How many volts are they suppose to read when they are fully charged ?

Sometimes I get 1.47 volts and sometimes I get 1.37 volts for a 1.2 volt printed displayed on lablel on the battery.. 
I guess it depends on the brand of the battery and mah ?

Thanks


----------



## zhong (Aug 1, 2010)

*Re: Rechargeable AAA AA batteries*



sobeit said:


> if you are going to go with rechargeable batteries, then stick with the recommended charger for them. Could be a fire hazard if you don't. I had a recharging battery explode years ago when I didn't use the proper charger. No fire just a small mess and heat damage on the table.
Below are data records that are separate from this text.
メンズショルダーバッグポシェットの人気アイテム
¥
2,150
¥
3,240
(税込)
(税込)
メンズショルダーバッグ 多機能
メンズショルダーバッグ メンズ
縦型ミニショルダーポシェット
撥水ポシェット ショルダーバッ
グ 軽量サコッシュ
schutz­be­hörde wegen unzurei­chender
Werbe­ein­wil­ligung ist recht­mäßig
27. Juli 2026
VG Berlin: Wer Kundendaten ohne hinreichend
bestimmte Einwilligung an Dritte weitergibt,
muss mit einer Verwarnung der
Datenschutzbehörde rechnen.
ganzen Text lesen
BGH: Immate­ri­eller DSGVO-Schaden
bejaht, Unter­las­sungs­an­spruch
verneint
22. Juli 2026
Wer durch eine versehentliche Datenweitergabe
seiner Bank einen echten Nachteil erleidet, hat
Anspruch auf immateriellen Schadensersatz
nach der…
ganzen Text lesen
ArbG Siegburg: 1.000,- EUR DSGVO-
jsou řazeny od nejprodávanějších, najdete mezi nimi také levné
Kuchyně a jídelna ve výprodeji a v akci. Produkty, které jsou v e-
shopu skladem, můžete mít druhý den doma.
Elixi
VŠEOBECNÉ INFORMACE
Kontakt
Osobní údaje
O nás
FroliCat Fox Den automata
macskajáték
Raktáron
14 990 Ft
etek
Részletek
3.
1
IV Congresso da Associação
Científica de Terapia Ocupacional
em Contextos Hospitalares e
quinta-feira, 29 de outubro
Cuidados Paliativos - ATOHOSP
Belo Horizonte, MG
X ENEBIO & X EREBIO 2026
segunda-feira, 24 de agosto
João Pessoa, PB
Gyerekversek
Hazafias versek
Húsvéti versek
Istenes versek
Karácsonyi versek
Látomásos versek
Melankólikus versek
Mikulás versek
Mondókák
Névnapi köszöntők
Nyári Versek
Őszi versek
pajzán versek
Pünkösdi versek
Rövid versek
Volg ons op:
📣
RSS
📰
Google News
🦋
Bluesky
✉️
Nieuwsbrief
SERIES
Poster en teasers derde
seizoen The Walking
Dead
What about charger which can charge both Ni-CD and Ni-MH AA AAA 9V Rechargeable Battery Charger sold in E-bay from China. Are they reliable and any good ?

Thanks


----------



## WereBo (Apr 5, 2008)

*Re: Rechargeable AAA AA batteries*

Although rather pricey, the '*Powerex C800S*' charger is excellent value for money. It can charge up to 8 AA/AAA batteries, each on it's own charging circuit. An LCD display shows the status of each battery and there's 3 charging-modes: 'Soft' (slow trickle, good for batteries but slow), 'Fast' (shortens battery life but fully charged in less time), 'Condition' (When batteries 'fade' or start to lose capacity, the conditioner will charge, deep-discharge and recharge batteries automatically for maximum rejuvenation).

It can handle NiMH and NiCD, but not simultaneously. I've had mine for some years now and it's an excellent unit :wink:


----------